Traffic data shows the real power is at the holding company level. And that is where traffic, distribution, and ultimately control start to concentrate. Take the top six hotel groups. Together they capture roughly 84 percent of all organic traffic across 36 major players.
And here is where it gets interesting.
Outside of industry professionals and point hunters, I don’t think many navigate this consciously. They might think they are booking an Aloft hotel, or a Moxy, or a Pullman. But the moment you move through the booking flow, you are no longer interacting with a “brand.” You are inside Marriott, Accor, IHG.
Which means the real competition is not brand vs brand. It is system vs system.
This also explains why scale adds up so much. Marriott alone generates around 76 million organic visits per month. Hilton adds another 59 million. Wyndham contributes 30 million. The top three already control more traffic than the remaining 33 groups combined.
It get’s quite interesting when you start mixing in the OTAs into the mix. We often hear that Airbnb is “the new hotel company.” It is a great narrative. It positions them alongside Marriott, almost as a modern equivalent. I always thought it was smart, but a little deceptive. They were always an OTA.

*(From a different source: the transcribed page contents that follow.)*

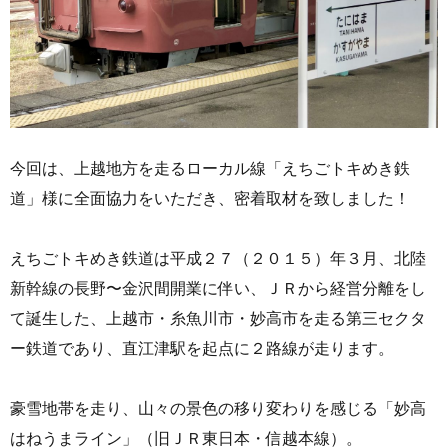
今回は、上越地方を走るローカル線「えちごトキめき鉄
道」様に全面協力をいただき、密着取材を致しました！
えちごトキめき鉄道は平成２７（２０１５）年３月、北陸
新幹線の長野〜金沢間開業に伴い、ＪＲから経営分離をし
て誕生した、上越市・糸魚川市・妙高市を走る第三セクタ
ー鉄道であり、直江津駅を起点に２路線が走ります。
豪雪地帯を走り、山々の景色の移り変わりを感じる「妙高
はねうまライン」（旧ＪＲ東日本・信越本線）。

Anyhow, Airbnb generates around 20 million organic visits. That places it below the top six hotel groups. Expedia, “the second biggest OTA”, would rank roughly fourth below Wyndham. And yet, Airbnb’s market cap sits at around $82 billion, not far off Marriott’s $95 billion.
Markets and reality are not always aligned. I think we know that by now.
Still a fun infographic and excercise done by the 10 Minutes Team. And they’re sharing the dataset with subscribers.
Ten fun facts that stood out from the dataset:
- The top 3 hotel groups control 56.4 percent of all organic traffic
- The top 6 control 83.8 percent
- The median hotel group gets less than 1 million visits
- Marriott is 81 times larger than the median
- Booking.com alone exceeds the combined traffic of the top 6 hotel groups, which also means more than 83.8% of the rest of the hotel groups
- Agoda is roughly equal in size to Marriott in organic traffic, meaning Agoda alone is bigger than #1
- OTAs collectively generate 2.9 times more traffic than hotel groups
So yes, brands still matter. But not in the way we often think. I guess everyone needs to become the number one of their niche and then these comparisons don’t matter anymore. Or do they?